Kasus kematian dr Aulia Risma Lestari yang merupakan mahasiswi Program Pendidikan Dokter Spesialis (PPDS) Universitas Diponegoro (Undip) Semarang terus menjadi sorotan. Kematian dr Aulia diduga kerenaperundungan dan pemalakan dan kini muncul dugaan pelecehan seksual (Media Indonesia,3 September 2024). Walaupun sebelumnya mahasiswa senior PPDS Anestesi Undip Semarang membantah adanya pemalakan, namun mengakui bahwa ada iuran yang dikelola untuk kebutuhan bersama, terutama saat jaga malam karena ada kalanya dokter residen tidak dapat meninggalkan kamar operasi hanya sekadar untuk makan, sehingga sistemnya secara gotong-royong.

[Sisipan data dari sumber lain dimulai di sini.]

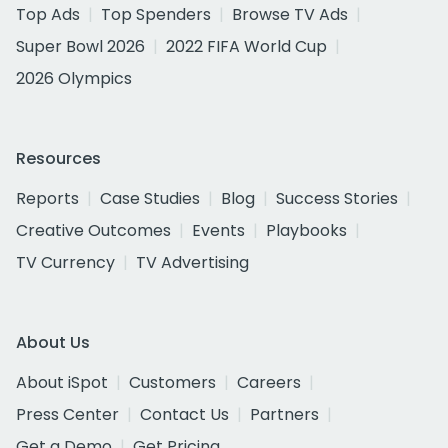
Top Ads
Top Spenders
Browse TV Ads
Super Bowl 2026
2022 FIFA World Cup
2026 Olympics
Resources
Reports
Case Studies
Blog
Success Stories
Creative Outcomes
Events
Playbooks
TV Currency
TV Advertising
About Us
About iSpot
Customers
Careers
Press Center
Contact Us
Partners
Get a Demo
Get Pricing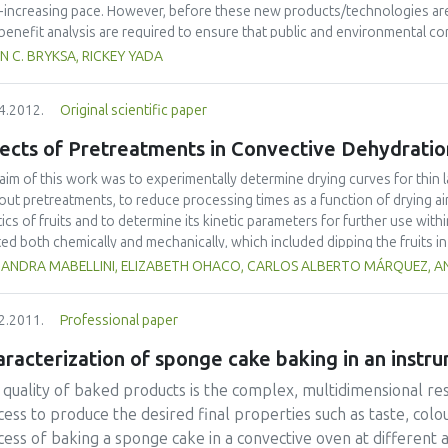
nic loads.
-increasing pace. However, before these new products/technologies are
/benefit analysis are required to ensure that public and environmental c
view of food nanoscience and technology including a brief history, educa
N C. BRYKSA, RICKEY YADA
lation, and applications. The most recent findings and advances are emph
tion, proposed directions in the area of nano-based targeting of pathoge
4.2012.
Original scientific paper
ussed. As food nanoscience and technology has been extensively reviewe
imited to those reported within the past year.
ects of Pretreatments in Convective Dehydratio
aim of this work was to experimentally determine drying curves for thin l
out pretreatments, to reduce processing times as a function of drying ai
tics of fruits and to determine its kinetic parameters for further use with
ted both chemically and mechanically, which included dipping the fruits i
orating the fruit cuticle, respectively. Simulation models were then adopte
JANDRA MABELLINI, ELIZABETH OHACO, CARLOS ALBERTO MÁRQUEZ, AN
me shrinkage. These simple models minimized the calculation time during
 pre-treatments reduced processing times up to 57%, and evaluated model
2.2011.
Professional paper
t. Effective mass diffusion coefficients were up to 4-fold greater when 
racterization of sponge cake baking in an instr
quality of baked products is the complex, multidimensional resu
ess to produce the desired final properties such as taste, colo
cess of baking a sponge cake in a convective oven at different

Tentu ini sangat memberatkan bagi junior dan tidak manusiawi karena mahasiswa harus merogoh kocek yang tidak sedikit untuk urunan. Dokter yang mengikuti PPDS tentu mengalami berbagai tekanan. Satu sisi tekanan pendidikan yang mengharuskan mereka melaksanakan tugas-tugas untuk memperdalam keilmuannya dan satu sisi tertekan karena adanya dana yang harus disetorkan yang jumlahnya cukup besar.
Dengan kejadian ini, kementerian kesehatan kebakaran jenggot. Walaupun sudah memberi sanksi terhadap pimpinan fakultas, namun tindakan ini dapat dikatakan terlambat karena dokter yang diduga terkena bullying, pemalakan, dan kekerasan seksual sudah mengakhiri hidupnya dengan sangat tragis.

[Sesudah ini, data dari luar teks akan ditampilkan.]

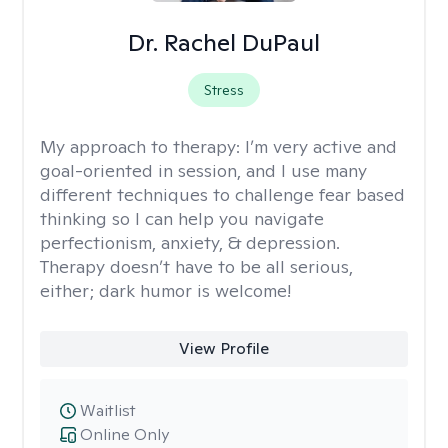
Dr. Rachel DuPaul
Stress
My approach to therapy:
I’m very active and
goal-oriented in session, and I use many
different techniques to challenge fear based
thinking so I can help you navigate
perfectionism, anxiety, & depression.
Therapy doesn’t have to be all serious,
either; dark humor is welcome!
View Profile
Waitlist
Online Only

Menteri Pendidikan, Kebudayaan, Riset, dan Teknologi, Nadiem Makarim, menekankan intoleransi, perundungan (bullying), dan kekerasan seksual, menjadi fokus utama kebijakan reformasi pendidikan di Indonesia. Nadiem Makarim menyatakan masalah intoleransi, perundungan (bullying), dan kekerasan seksual sebagai tiga dosa besar dalam pendidikan. Di perguruan tinggi masalah ini sudah disosialisasikan dan dintegrasikan dalam setiap proses pembelajaran. Tiga dosa besar pendidikan itu ibarat fenomena gunung es. Kasus dr Aulia hanya bagian kecil kasus perundungan. Mungkin diyakini ada kasus-kasus lain yang belum terungkap.*)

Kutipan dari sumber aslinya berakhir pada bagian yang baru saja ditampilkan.